NDP Leader Thomas Mulcair says he is convinced the Obama administration will reignite its push for a cap-and-trade system in the second term – a “polluter pays” plan he advocates.
“I think there is a lot of hope for the future now that (Obama) has a new term… He talked eloquently and passionately about coming to grips with the issue of climate change,” Mulcair told reporters on Wednesday while reacting to election results.
“Don’t be surprised if you see them coming forward with something they have talked about in the past … which is a cap-and-trade system.”
Mulcair said an American cap-and-trade system would be a “very good thing for the planet” and future generations would benefit from the emission-trading system.
In his first term, President Barack Obama put a cap-and-trade plan in his first budget. The legislation passed in the House of Representatives but the Senate did not make progress on the bill a year later.
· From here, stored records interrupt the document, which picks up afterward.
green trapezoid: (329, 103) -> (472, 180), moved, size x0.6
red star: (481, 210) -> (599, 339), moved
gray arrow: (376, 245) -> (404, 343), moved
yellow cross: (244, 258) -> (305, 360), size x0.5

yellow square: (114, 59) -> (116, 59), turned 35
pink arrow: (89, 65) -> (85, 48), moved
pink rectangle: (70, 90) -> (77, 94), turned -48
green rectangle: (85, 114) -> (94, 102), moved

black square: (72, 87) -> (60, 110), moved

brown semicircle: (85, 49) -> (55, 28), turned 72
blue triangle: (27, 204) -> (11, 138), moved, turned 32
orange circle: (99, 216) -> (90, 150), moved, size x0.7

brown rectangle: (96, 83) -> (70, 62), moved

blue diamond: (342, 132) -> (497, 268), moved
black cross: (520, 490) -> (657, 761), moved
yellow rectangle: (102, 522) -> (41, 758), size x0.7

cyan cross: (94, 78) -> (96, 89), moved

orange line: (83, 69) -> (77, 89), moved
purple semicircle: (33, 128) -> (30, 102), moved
After Republicans won a majority and gained seats in the House, Obama publicly admitted the bill couldn’t pass.
Mulcair is hopeful, however, that a second term for Obama will also mean a “new era” for the policy.
Under a cap-and-trade system, government sets a cap on emissions and assigns companies carbon credits which can be auctioned or swapped among firms.
The cost of credits is set at market value and companies exceeding caps would be forced to pay a penalty.
Conservatives have spent weeks hammering the NDP for its cap-and-trade plan, suggesting the system will mean a “tax on everything.”
The Conservatives had a cap-and-trade plan built into the 2008 election platform but the party has abandoned the proposal, citing it would drive up taxes and harm the Canadian economy.
Many environmental groups have called for a cap-and-trade system to combat climate change.
The NDP’s 2011 election platform centred around generating $3.6 billion in cap-and trade-revenue, but former leader Jack Layton wouldn’t specify at the time how his platform would be affected if the money was not there.